YOUR OBJECTIVE: Which lines mention "technologies"? Show each one from the listing.

▼

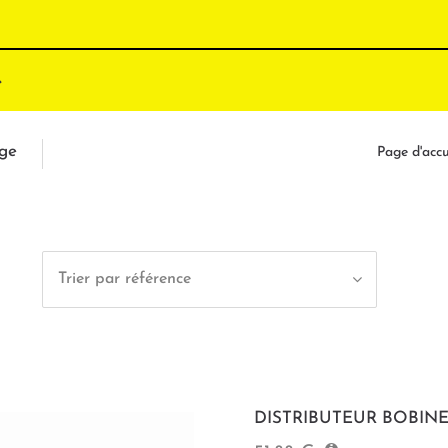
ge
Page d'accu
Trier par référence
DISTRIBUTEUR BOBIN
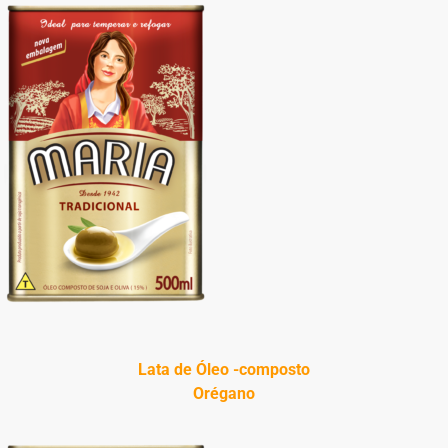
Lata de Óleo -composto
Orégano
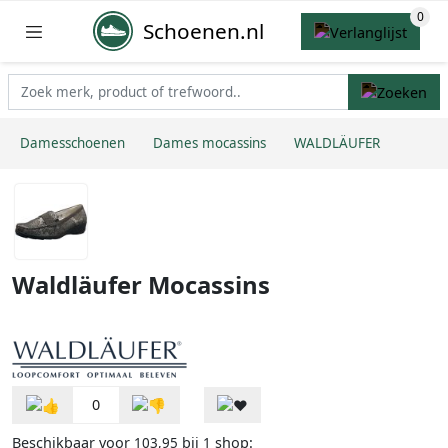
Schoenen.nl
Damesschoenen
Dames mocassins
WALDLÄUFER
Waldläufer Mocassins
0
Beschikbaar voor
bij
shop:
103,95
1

▲
▼

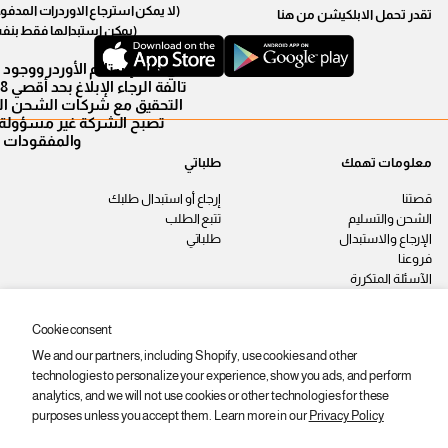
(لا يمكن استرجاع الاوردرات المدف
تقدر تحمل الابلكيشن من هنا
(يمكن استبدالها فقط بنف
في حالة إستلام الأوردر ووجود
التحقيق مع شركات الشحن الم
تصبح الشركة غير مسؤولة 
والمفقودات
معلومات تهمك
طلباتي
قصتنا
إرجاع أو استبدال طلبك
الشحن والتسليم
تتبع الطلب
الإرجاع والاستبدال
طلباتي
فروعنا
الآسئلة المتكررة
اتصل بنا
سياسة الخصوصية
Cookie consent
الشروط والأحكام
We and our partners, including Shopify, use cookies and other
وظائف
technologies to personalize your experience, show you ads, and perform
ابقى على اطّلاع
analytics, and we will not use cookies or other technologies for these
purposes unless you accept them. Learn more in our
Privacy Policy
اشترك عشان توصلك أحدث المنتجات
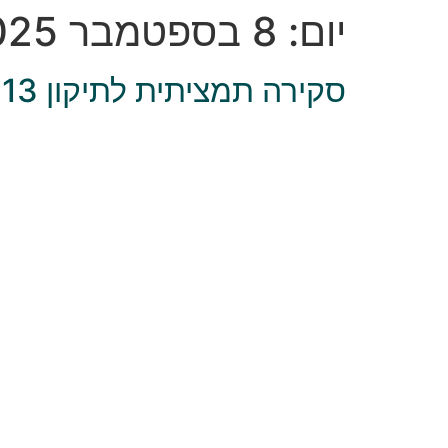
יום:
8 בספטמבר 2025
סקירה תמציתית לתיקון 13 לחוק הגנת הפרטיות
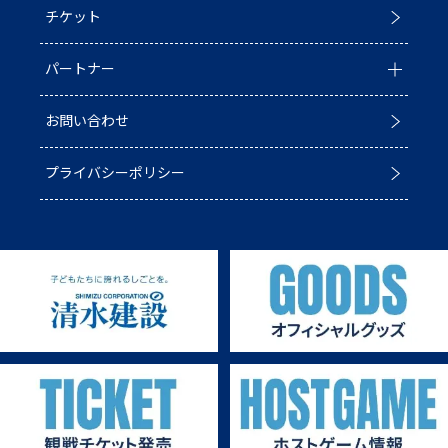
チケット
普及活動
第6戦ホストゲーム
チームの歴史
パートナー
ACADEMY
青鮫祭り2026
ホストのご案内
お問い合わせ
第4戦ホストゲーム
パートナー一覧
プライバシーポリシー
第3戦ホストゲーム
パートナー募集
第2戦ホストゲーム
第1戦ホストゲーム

▲

RESULT FOR THIS EXERCISE:
technologies to personalize your experience, show you ads, and perform
analytics, and we will not use cookies or other technologies for these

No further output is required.